Below is a listing; retype exactly the line with "This screenshot has width=894, height=2576." and every line after it through the end, and only those, leaving out the pictures.

>>

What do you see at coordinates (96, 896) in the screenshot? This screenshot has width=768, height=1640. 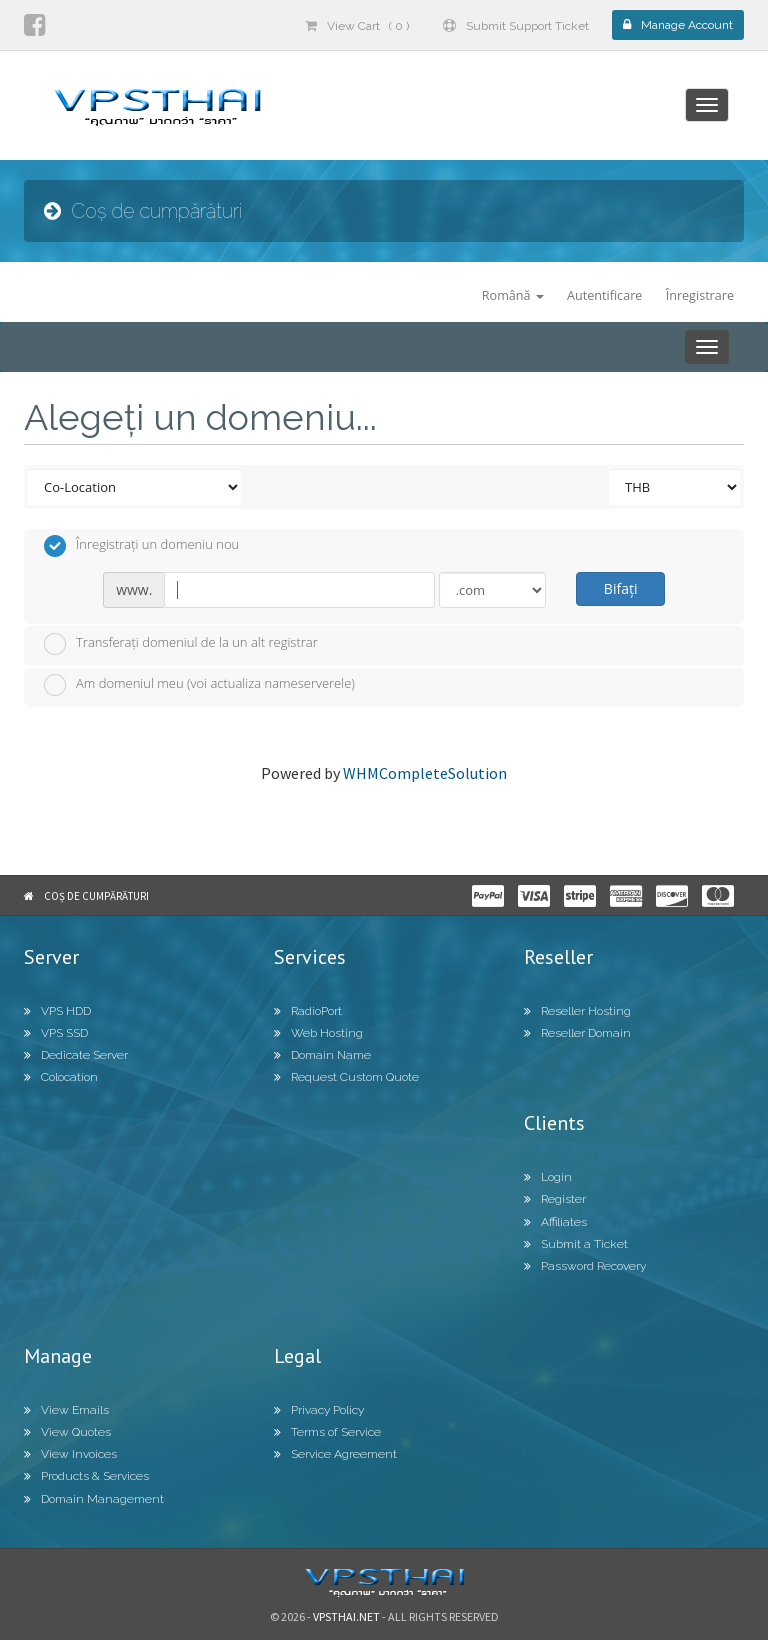 I see `Coș de cumpărături` at bounding box center [96, 896].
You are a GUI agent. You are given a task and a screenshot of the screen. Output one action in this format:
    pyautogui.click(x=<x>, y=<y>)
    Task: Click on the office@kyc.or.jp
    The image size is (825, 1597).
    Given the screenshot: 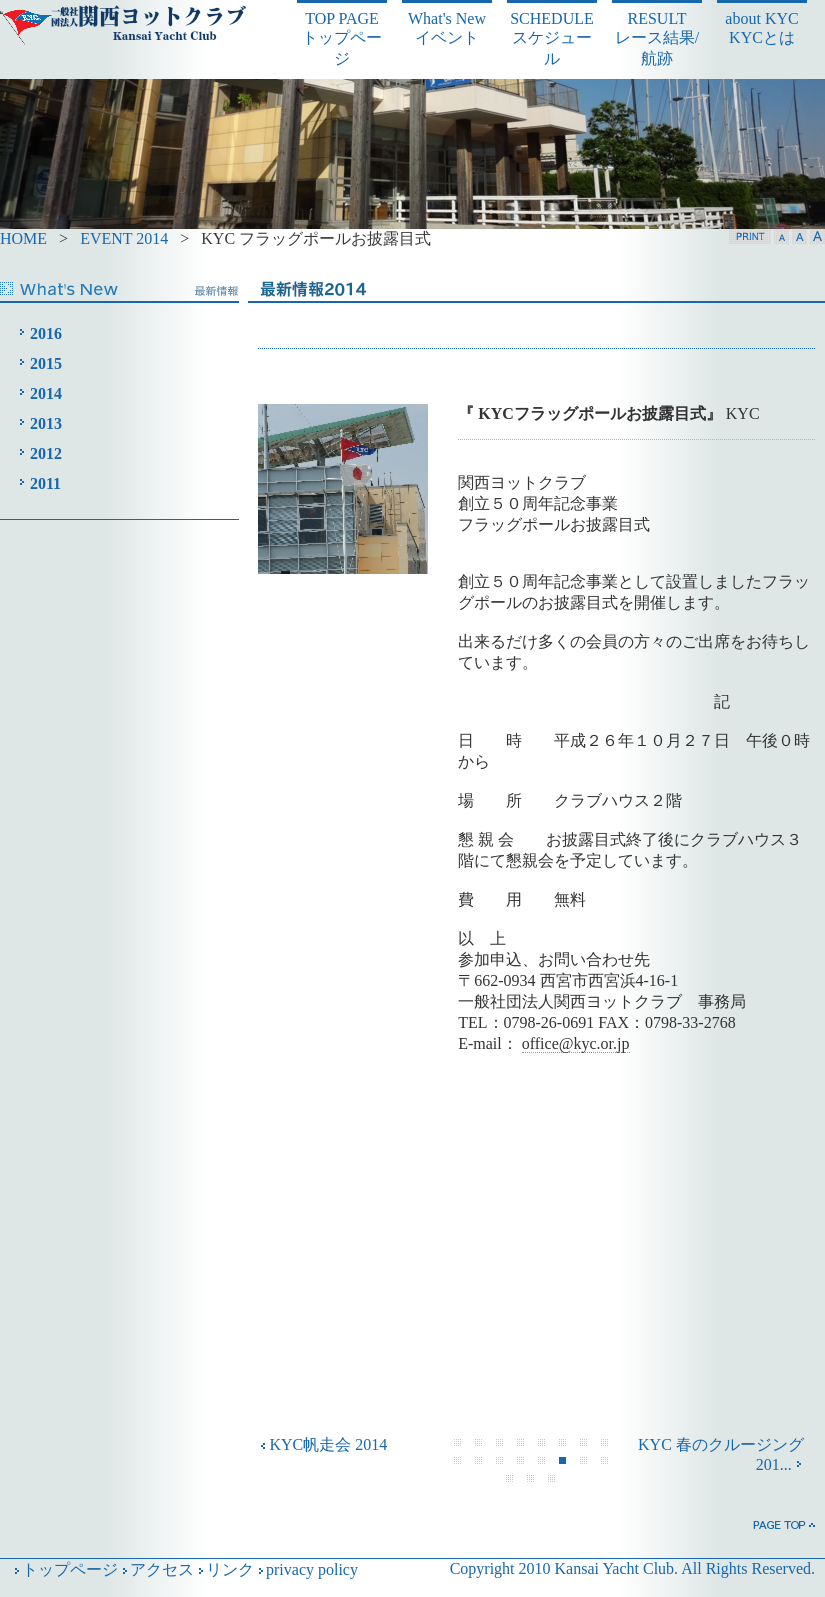 What is the action you would take?
    pyautogui.click(x=576, y=1043)
    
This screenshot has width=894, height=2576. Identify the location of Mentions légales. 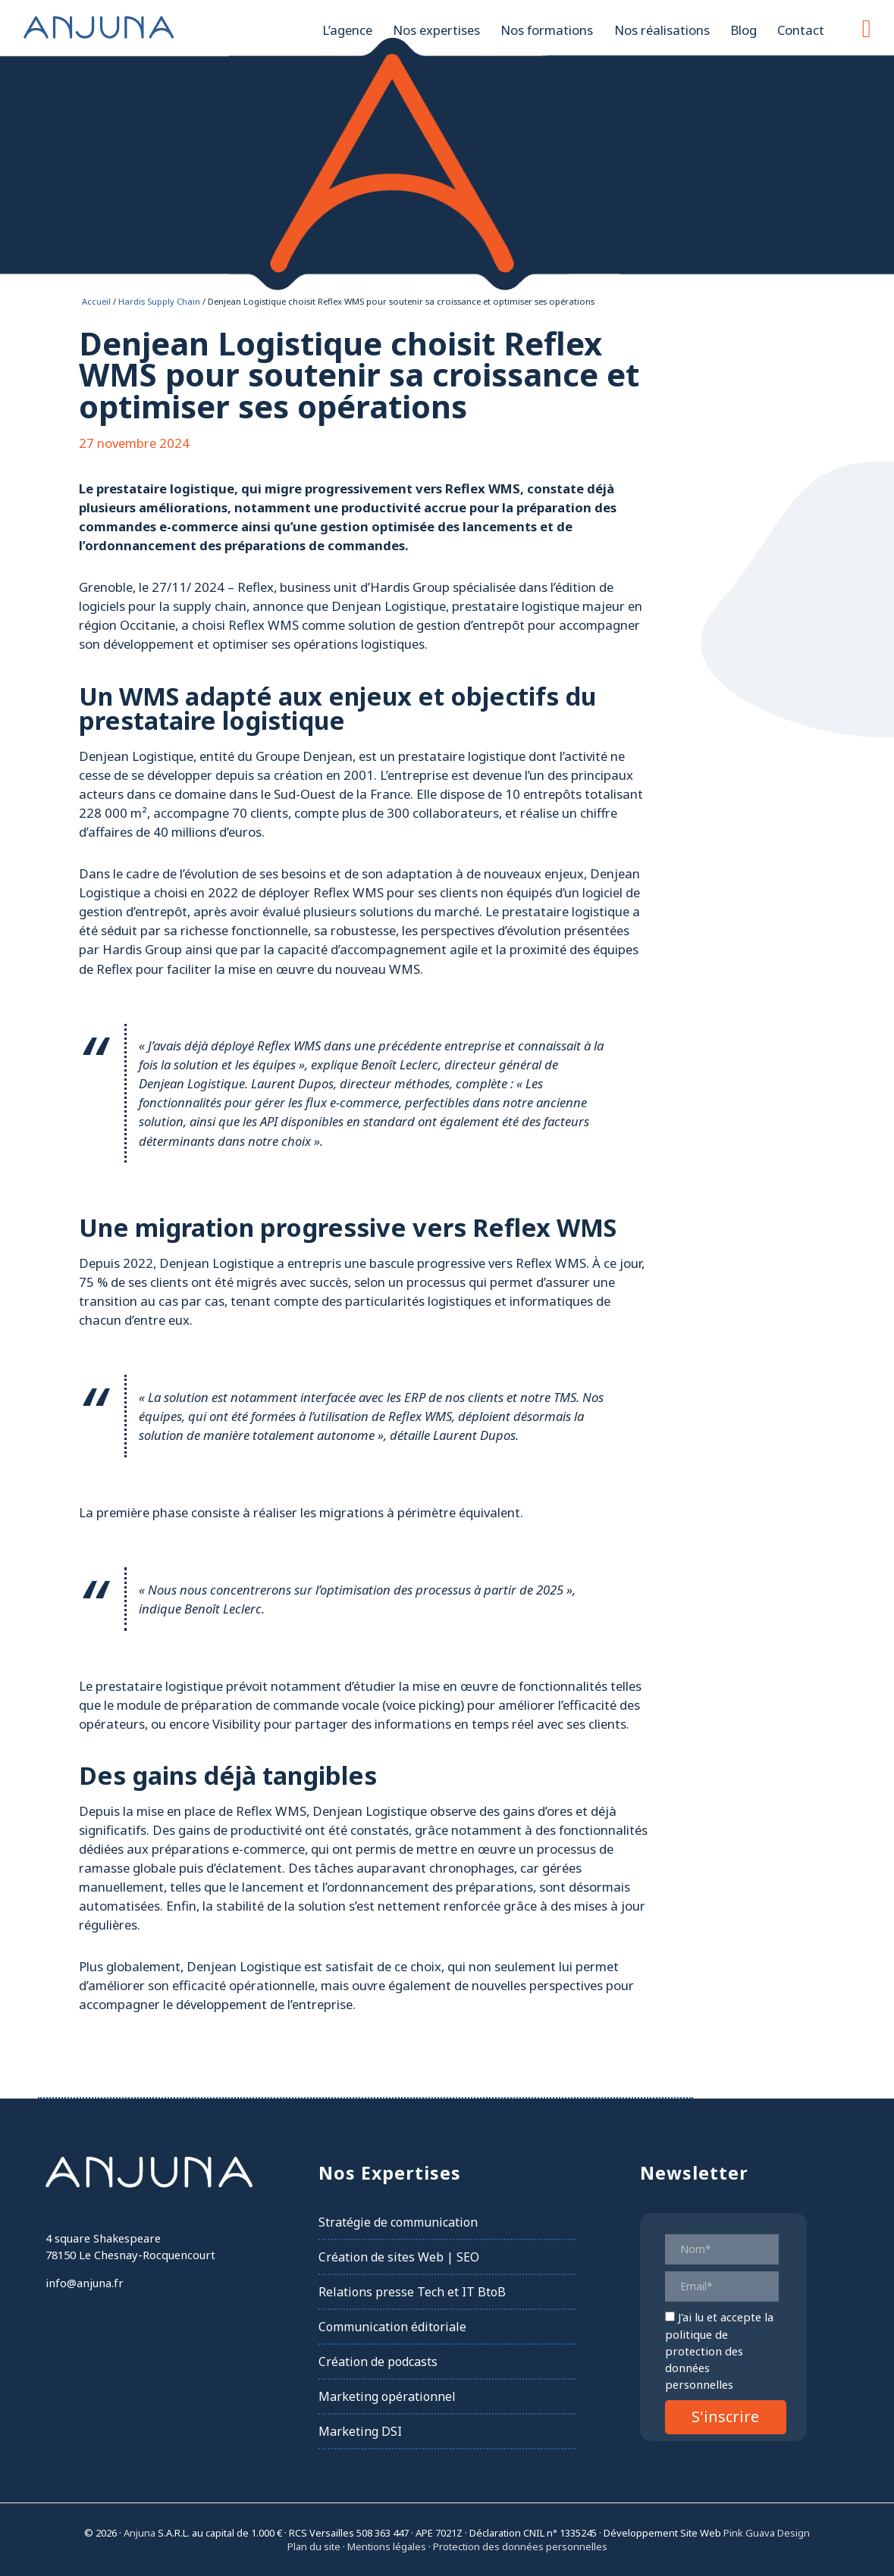
(386, 2546).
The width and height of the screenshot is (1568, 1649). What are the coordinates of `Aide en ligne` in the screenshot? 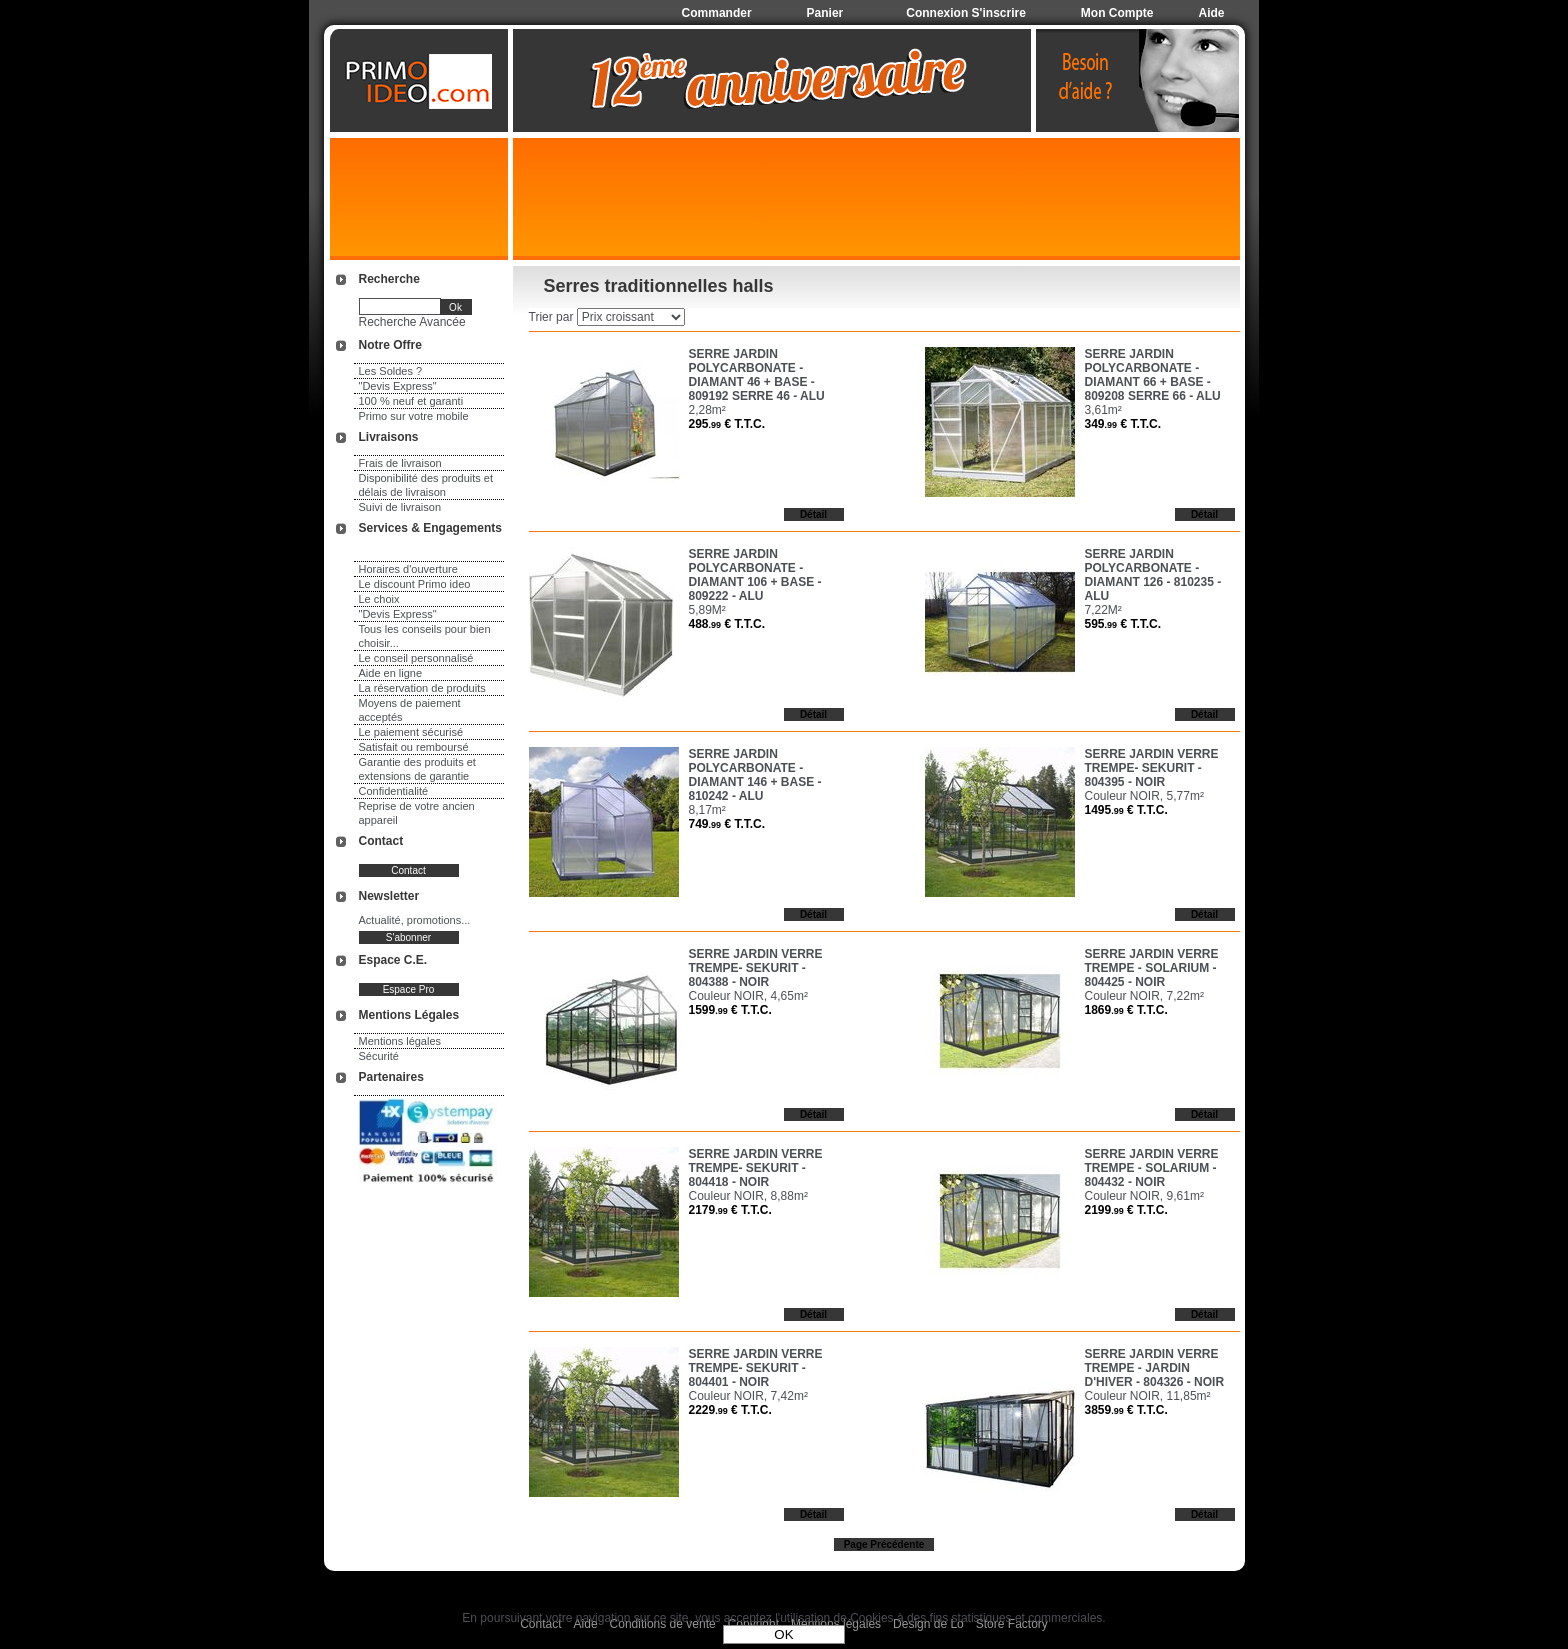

<<

→ **Result below**:
This screenshot has width=894, height=2576. Identify the location of Mentions légales. 
(386, 2546).
The width and height of the screenshot is (1568, 1649). What are the coordinates of `Aide en ligne` in the screenshot? 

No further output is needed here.